First, YouTube uses a keyframe every two seconds or so; I personally use and recommend a keyframe setting of ten seconds. Second, according to Semaphore, YouTube isn't using any B-frames, just P- and I-frames. When I originally tested YouTube's 720p encodes, Semaphore revealed that YouTube was inserting two B-frames between P- and P-frames, and between I- and P-frames. I retested that file and reached the same conclusion, then tested two 720p YouTube files uploaded after that time and found that YouTube wasn't using any B-frames in those either.
In Compression 101, we all learned that B-frames were the most efficient frame because they can reference redundancies in frames located before or after the B-frame. This efficiency should translate the quality. The downside is encoding speed, since searching in both directions certainly takes longer, and also playback complexity, since to display a B-frame, you need all frames that the B-frame references to be decoded and available in the playback buffer. This complexity translates to higher horsepower requirements on the playback station, which could lead to dropped frames during playback.
From this data we could postulate that YouTube stopped using B-frames because:
• It was taking too long to encode the files.

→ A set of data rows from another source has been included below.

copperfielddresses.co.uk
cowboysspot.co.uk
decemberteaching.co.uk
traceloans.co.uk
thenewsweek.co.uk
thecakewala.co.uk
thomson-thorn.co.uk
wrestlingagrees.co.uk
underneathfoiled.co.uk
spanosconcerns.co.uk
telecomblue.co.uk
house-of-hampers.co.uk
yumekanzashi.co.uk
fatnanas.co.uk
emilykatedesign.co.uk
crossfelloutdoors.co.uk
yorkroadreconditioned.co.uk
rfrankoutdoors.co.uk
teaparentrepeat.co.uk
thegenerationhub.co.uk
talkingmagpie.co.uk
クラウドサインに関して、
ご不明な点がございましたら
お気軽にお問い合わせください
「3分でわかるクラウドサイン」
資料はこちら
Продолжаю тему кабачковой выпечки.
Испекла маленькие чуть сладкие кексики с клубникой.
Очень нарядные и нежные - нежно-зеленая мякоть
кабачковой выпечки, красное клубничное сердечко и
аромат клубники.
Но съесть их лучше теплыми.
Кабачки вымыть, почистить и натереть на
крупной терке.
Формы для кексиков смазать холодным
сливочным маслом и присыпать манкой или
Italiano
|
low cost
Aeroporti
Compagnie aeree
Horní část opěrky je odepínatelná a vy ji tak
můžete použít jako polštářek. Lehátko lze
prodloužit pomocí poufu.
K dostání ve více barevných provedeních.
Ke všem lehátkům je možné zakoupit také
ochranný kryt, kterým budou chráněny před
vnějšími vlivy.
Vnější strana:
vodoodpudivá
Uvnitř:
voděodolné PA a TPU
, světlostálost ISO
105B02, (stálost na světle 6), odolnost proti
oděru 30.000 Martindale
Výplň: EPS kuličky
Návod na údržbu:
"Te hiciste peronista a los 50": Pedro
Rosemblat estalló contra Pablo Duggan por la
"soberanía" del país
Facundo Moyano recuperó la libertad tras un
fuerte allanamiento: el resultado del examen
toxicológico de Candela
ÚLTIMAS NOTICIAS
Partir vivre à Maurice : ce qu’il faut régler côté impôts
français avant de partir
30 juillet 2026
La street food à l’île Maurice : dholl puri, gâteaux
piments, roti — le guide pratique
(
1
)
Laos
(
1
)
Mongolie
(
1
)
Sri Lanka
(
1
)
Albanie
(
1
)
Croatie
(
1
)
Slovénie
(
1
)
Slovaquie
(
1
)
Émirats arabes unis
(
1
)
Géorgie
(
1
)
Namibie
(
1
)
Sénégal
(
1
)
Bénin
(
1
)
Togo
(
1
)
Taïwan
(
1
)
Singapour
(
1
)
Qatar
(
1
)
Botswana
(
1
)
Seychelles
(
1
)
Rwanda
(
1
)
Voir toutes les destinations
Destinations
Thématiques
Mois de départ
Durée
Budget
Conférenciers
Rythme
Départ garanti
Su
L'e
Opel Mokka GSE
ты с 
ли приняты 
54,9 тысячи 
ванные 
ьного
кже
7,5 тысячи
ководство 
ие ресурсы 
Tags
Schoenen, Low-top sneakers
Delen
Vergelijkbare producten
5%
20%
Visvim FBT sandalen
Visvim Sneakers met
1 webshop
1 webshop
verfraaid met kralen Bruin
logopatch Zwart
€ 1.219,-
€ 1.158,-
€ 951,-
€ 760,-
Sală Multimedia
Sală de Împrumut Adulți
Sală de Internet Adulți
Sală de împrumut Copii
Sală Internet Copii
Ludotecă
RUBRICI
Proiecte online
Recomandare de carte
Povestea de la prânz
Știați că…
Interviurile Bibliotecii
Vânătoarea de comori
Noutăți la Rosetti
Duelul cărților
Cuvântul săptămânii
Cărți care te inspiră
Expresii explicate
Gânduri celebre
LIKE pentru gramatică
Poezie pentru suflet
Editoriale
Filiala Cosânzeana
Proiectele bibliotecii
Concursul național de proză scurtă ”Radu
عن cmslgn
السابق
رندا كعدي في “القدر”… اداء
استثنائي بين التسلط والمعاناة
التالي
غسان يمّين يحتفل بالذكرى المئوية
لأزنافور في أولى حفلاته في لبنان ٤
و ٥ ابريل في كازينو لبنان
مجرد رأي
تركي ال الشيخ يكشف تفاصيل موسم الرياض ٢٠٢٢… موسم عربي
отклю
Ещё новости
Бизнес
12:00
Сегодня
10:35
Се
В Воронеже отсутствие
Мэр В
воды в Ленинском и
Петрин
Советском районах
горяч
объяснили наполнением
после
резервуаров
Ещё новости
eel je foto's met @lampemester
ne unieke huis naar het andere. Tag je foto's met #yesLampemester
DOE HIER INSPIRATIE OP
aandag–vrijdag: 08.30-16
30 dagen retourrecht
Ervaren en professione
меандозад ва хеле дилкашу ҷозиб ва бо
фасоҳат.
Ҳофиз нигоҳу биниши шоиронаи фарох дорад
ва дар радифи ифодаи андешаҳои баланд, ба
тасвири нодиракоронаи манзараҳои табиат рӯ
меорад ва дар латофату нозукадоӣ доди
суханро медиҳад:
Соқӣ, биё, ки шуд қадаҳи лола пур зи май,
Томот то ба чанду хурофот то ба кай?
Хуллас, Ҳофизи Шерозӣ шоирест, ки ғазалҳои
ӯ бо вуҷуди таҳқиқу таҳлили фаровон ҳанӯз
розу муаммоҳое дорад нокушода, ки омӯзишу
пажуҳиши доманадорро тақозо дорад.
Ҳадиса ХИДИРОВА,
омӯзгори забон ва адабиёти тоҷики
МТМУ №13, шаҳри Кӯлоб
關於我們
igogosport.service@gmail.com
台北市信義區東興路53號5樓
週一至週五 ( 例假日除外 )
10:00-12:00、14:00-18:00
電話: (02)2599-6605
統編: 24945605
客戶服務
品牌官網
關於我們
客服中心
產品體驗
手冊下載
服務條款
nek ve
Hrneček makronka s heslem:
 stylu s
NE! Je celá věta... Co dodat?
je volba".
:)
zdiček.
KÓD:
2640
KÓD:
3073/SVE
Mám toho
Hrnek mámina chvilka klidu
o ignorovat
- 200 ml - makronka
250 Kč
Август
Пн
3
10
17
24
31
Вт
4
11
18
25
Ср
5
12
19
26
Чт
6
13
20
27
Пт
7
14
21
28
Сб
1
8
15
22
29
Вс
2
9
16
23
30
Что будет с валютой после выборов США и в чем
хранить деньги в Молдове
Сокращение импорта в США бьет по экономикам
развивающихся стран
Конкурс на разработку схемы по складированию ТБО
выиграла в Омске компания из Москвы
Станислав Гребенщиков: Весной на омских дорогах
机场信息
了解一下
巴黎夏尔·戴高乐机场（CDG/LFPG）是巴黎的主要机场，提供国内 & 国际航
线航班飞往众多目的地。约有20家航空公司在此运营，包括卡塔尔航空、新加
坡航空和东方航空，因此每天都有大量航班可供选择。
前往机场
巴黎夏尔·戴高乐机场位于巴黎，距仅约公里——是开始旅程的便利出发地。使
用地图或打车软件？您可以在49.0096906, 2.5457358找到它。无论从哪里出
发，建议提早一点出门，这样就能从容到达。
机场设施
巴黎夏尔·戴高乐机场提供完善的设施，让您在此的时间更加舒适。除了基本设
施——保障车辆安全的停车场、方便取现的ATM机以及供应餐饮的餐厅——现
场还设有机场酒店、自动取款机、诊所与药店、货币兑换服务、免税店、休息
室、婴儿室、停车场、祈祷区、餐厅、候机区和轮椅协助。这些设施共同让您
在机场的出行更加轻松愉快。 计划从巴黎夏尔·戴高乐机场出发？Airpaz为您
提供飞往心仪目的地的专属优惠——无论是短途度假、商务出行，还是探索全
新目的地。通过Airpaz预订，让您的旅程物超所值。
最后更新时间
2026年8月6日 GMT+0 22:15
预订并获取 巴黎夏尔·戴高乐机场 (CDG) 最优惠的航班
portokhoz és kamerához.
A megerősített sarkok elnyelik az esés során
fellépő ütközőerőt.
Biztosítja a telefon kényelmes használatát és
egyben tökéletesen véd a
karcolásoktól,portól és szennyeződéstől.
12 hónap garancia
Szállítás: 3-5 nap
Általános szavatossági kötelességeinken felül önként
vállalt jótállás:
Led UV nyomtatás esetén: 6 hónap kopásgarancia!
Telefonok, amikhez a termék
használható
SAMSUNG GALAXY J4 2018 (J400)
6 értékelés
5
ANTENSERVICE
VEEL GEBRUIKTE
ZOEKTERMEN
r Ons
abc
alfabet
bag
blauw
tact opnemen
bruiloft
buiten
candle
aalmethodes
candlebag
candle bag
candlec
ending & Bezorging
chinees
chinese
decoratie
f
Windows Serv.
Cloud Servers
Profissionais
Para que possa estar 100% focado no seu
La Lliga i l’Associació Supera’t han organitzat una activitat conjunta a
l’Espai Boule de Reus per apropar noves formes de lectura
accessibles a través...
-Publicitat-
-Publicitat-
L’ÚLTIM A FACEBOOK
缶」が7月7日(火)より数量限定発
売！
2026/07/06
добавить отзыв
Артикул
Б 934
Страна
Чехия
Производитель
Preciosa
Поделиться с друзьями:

• The files were playing back too slowly on some computers.
• B-frames didn't enhance quality enough to make a difference.
Or, it could be some other reason. Overall, since YouTube encodes more video files than any other site on the planet, it does give one pause. I'll have to rethink my H.264 encoding recommendations with this data in mind.
Other Files Created
In addition to the 1080p files detailed above, YouTube created a number of lower-resolution files for the files that I uploaded, as detailed in the table below.
I've run some other tests with YouTube involving SD/720 input files that you can read about here. In these tests, in addition to the Original and HQ options shown in the table, YouTube created so called HQ18 files (480x270 H.264 files @ either 415 or 525Kbps video), HQ35 files (854x480 VP6 files@1177Kbps video) and HQ22 files (1280x720 H.264 @ 2242Kbps video). YouTube did not create any of these file types for any of the four videos that I uploaded.
When did YouTube playback the files created? As you probably know, the YouTube player has three states; small embedded window, large embedded window, and full screen. You can also configure your connection speed according to the following settings.
With these variables in mind, YouTube appeared to display the files according to the following logic:
• Original file—small player, low connection speed
• HQ—small/large player, fast connection speed
• 1080p—full-screen player
The only consistently repeatable result was that YouTube only seemed to play the 1080p file during full-screen playback—the other two files generally appeared as noted, but not universally.
If you'd like to watch one of the files that I created, click here to see my favorite local band—Galax's own No Speed Limit—performing "Wayfaring Stranger."
• YouTube appears to encode all 1080 files uploaded to the site into 1080p format.
• The file is produced using the H.264 codec at about 3.5Mbps, in the High profile with CABAC enabled, but no B-frames. YouTube also creates at least two other formats for lower-resolution playback.